2012
Per Napoleone fu Talleyrand, per Garrone fu Guastoni
Con lui si è andati ne la città dolente, con lui si è andati ne l’eterno dolore, con lui si è andati tra la perduta gente.
Parafrasando il Poeta potremmo ridurre a queste tre situazioni la storia della Sampdoria con Antonio Guastoni, senza nulla voler togliere alle più che valide società che militano nel campionato cadetto, per nulla perduta gente. Per i più il nome del commercialista milanese non dirà nulla, non ricorderà alcunchè e non porterà alla memoria alcuna vicenda, ma per i tifosi della Sampdoria, per chi ha vissuto vicino alla squadra blucerchiata, il cognome Guastoni fa rima con una disgrazia.
Come possa un uomo soltanto condizionare le sorti di una squadra intera è abbastanza inverosimile e in molti stentano a crederci, ma il ruolo ricoperto da quello che è stato il consulente della famiglia Garrone per ben dieci anni era strategico e fondamentale per la vita dell’U.C. Sampdoria.
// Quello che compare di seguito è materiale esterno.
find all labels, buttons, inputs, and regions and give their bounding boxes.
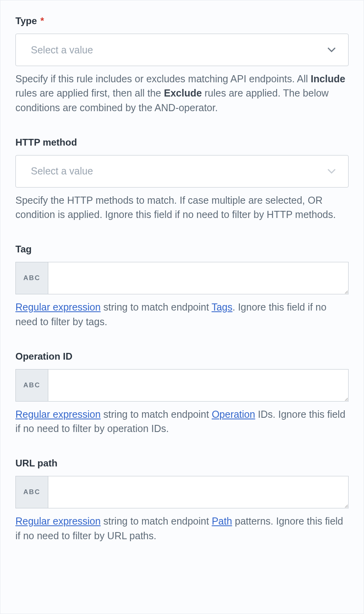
tags-link[interactable]: Tags <box>212 301 233 313</box>
regex-link[interactable]: Regular expression <box>15 301 100 313</box>
type-help: Specify if this rule includes or exclude… <box>15 72 349 115</box>
method-help: Specify the HTTP methods to match. If ca… <box>15 193 349 222</box>
chevron-down-icon <box>328 47 336 52</box>
field-tag: Tag ABC Regular expression string to mat… <box>15 244 349 329</box>
regex-link[interactable]: Regular expression <box>15 409 100 420</box>
type-select[interactable]: Select a value <box>15 34 349 66</box>
field-type: Type * Select a value Specify if this ru… <box>15 15 349 115</box>
method-select[interactable]: Select a value <box>15 155 349 188</box>
operation-link[interactable]: Operation <box>212 409 255 420</box>
path-input[interactable] <box>48 476 348 508</box>
type-select-placeholder: Select a value <box>31 44 93 56</box>
operation-help: Regular expression string to match endpo… <box>15 407 349 436</box>
method-select-placeholder: Select a value <box>31 165 93 177</box>
operation-input-group: ABC <box>15 369 349 402</box>
operation-label: Operation ID <box>15 351 349 362</box>
text-prefix-icon: ABC <box>16 262 48 294</box>
text-prefix-icon: ABC <box>16 370 48 401</box>
tag-input[interactable] <box>48 262 348 294</box>
method-label: HTTP method <box>15 137 349 148</box>
path-help: Regular expression string to match endpo… <box>15 514 349 543</box>
operation-input[interactable] <box>48 370 348 401</box>
regex-link[interactable]: Regular expression <box>15 515 100 527</box>
tag-help: Regular expression string to match endpo… <box>15 300 349 329</box>
path-label: URL path <box>15 458 349 469</box>
path-input-group: ABC <box>15 476 349 508</box>
tag-input-group: ABC <box>15 262 349 294</box>
field-operation-id: Operation ID ABC Regular expression stri… <box>15 351 349 436</box>
type-label-text: Type <box>15 15 37 26</box>
field-http-method: HTTP method Select a value Specify the H… <box>15 137 349 222</box>
path-link[interactable]: Path <box>212 515 232 527</box>
text-prefix-icon: ABC <box>16 476 48 508</box>
form-card: Type * Select a value Specify if this ru… <box>0 0 364 614</box>
chevron-down-icon <box>328 169 336 174</box>
field-url-path: URL path ABC Regular expression string t… <box>15 458 349 543</box>
tag-label: Tag <box>15 244 349 255</box>
required-indicator: * <box>40 15 44 26</box>
type-label: Type * <box>15 15 349 27</box>
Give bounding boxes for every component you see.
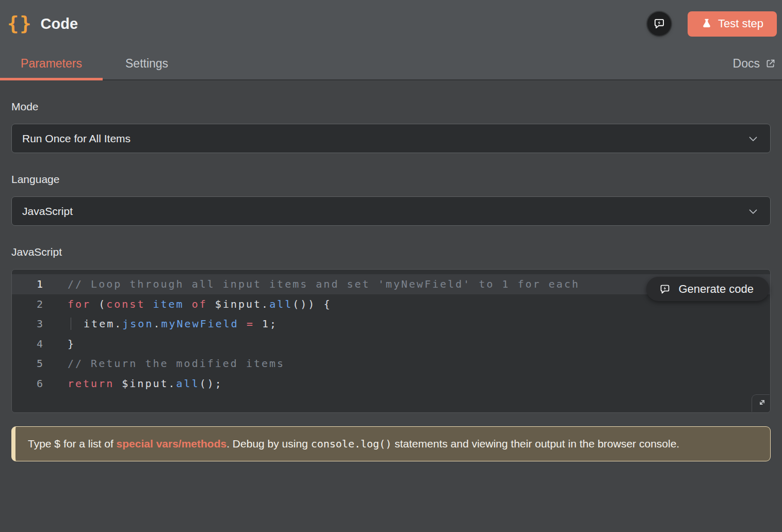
code-token: [71, 318, 84, 330]
external-link-icon: [765, 58, 776, 69]
docs-label: Docs: [733, 57, 760, 71]
hint-segment: Type $ for a list of: [28, 438, 117, 450]
node-header: {} Code Test step Parameters Settings: [0, 0, 782, 80]
line-number: 5: [12, 354, 43, 374]
code-token: .: [153, 318, 161, 330]
hint-segment: console.log(): [311, 438, 392, 450]
language-value: JavaScript: [22, 205, 746, 218]
line-number: 3: [12, 314, 43, 334]
ai-assistant-button[interactable]: [647, 12, 671, 36]
special-vars-link[interactable]: special vars/methods: [117, 438, 227, 450]
hint-message: Type $ for a list of special vars/method…: [28, 438, 679, 450]
page-title: Code: [41, 15, 647, 32]
code-token: $input.: [207, 298, 269, 310]
code-token: [145, 298, 153, 310]
code-token: all: [176, 377, 200, 390]
tab-parameters-label: Parameters: [21, 57, 82, 71]
code-field-label: JavaScript: [11, 246, 771, 258]
mode-label: Mode: [11, 101, 771, 113]
tab-parameters[interactable]: Parameters: [0, 47, 103, 79]
line-content: }: [43, 334, 75, 354]
code-token: =: [247, 318, 254, 330]
line-content: for (const item of $input.all()) {: [43, 294, 331, 314]
line-content: return $input.all();: [43, 374, 223, 394]
expand-editor-button[interactable]: [752, 394, 770, 412]
code-token: // Loop through all input items and set …: [68, 278, 580, 290]
chevron-down-icon: [746, 205, 760, 218]
code-token: ()) {: [292, 298, 331, 310]
line-content: // Return the modified items: [43, 354, 285, 374]
flask-icon: [701, 18, 712, 29]
tab-settings-label: Settings: [125, 57, 168, 71]
code-token: const: [106, 298, 145, 310]
code-token: (: [91, 298, 106, 310]
code-line[interactable]: 6return $input.all();: [12, 374, 770, 394]
code-token: // Return the modified items: [68, 357, 285, 370]
code-token: return: [68, 377, 114, 390]
code-token: all: [269, 298, 292, 310]
code-line[interactable]: 4}: [12, 334, 770, 354]
line-number: 2: [12, 294, 43, 314]
hint-callout: Type $ for a list of special vars/method…: [11, 426, 771, 461]
code-token: [239, 318, 247, 330]
parameters-panel: Mode Run Once for All Items Language Jav…: [0, 101, 782, 461]
code-token: }: [68, 338, 75, 350]
curly-braces-icon: {}: [7, 14, 32, 34]
code-token: [184, 298, 192, 310]
generate-code-label: Generate code: [678, 282, 754, 296]
code-token: ();: [200, 377, 223, 390]
tab-settings[interactable]: Settings: [103, 47, 191, 79]
test-step-button[interactable]: Test step: [688, 11, 777, 37]
code-editor-wrap: 1// Loop through all input items and set…: [11, 269, 771, 413]
title-row: {} Code Test step: [0, 0, 782, 47]
code-token: for: [68, 298, 91, 310]
mode-select[interactable]: Run Once for All Items: [11, 124, 771, 153]
language-select[interactable]: JavaScript: [11, 196, 771, 226]
line-content: // Loop through all input items and set …: [43, 274, 580, 294]
line-content: item.json.myNewField = 1;: [43, 314, 278, 334]
generate-code-button[interactable]: Generate code: [646, 277, 769, 301]
docs-link[interactable]: Docs: [727, 47, 782, 79]
code-line[interactable]: 5// Return the modified items: [12, 354, 770, 374]
hint-segment: . Debug by using: [226, 438, 311, 450]
chat-lightning-icon: [659, 283, 671, 295]
test-step-label: Test step: [718, 17, 763, 30]
line-number: 6: [12, 374, 43, 394]
code-token: of: [192, 298, 207, 310]
chevron-down-icon: [746, 132, 760, 145]
code-token: myNewField: [161, 318, 238, 330]
code-token: json: [122, 318, 153, 330]
line-number: 4: [12, 334, 43, 354]
code-token: 1;: [254, 318, 278, 330]
code-token: item.: [84, 318, 122, 330]
code-token: item: [153, 298, 184, 310]
expand-icon: [756, 398, 766, 408]
language-label: Language: [11, 173, 771, 186]
mode-value: Run Once for All Items: [22, 132, 746, 145]
code-line[interactable]: 3 item.json.myNewField = 1;: [12, 314, 770, 334]
code-token: $input.: [114, 377, 176, 390]
chat-lightning-icon: [653, 17, 666, 30]
tabs: Parameters Settings Docs: [0, 47, 782, 79]
line-number: 1: [12, 274, 43, 294]
hint-segment: statements and viewing their output in t…: [392, 438, 679, 450]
Nei giorni scorsi, dopo numerosi anni di blucerchiato, appunto dieci come ricordato prima, Antonio Guastoni ha rimesso il proprio contratto nelle mani del CdA, che non ha assolutamente titubato sull’accettazione: il piccolo azionista dell’Inter e il sempre fedele compagno di affari di Gino Corioni, presidente del Brescia, si scolla dalla sua poltrona in pelle di Corte Lambruschini dopo aver condiviso i successi di Beppe Marotta e le conseguenti, disastrose, cadute, in solitaria. Rileggere le ultime battute farà semplicemente intuire perchè la Sampdoria nel corso degli ultimi anni, precisamente da quando l’attuale direttore generale della Juventus ha salutato Genova, stesse sovente trattando, con successo, inteso nella conclusione, con Inter e Brescia: in direzione Milano, sponda nerazzurra, sono partiti Andrea Poli e Angelo Palombo in una sola stagione – si parla del più promettente centrocampista che la Sampdoria avesse in quel momento e dello storico capitano dei blucerchiati, bandiera per sette stagioni – in direzione Brescia, invece, si è messo in piedi un imponente intreccio che ha visto Riccardo Garrone pagare cifre inaspettate per giocatori quali Juan Antonio e Gaetano Berardi, cedendo Salvatore Foti e Federico Piovaccari, arrivato alla corte di Gianluca Atzori in estate in pompa magna. Non ci siamo dimenticati, ovviamente, di Giampaolo Pazzini: partito anche lui verso l’Inter, nel gennaio del 2011, quel mese successivo al caso Cassano, per una cifra che definire inopportuna sarebbe un eufemismo, accompagnato da una supervalutazione per Jonathan Biabiany, all’epoca non realmente degno dei 7 milioni intesi.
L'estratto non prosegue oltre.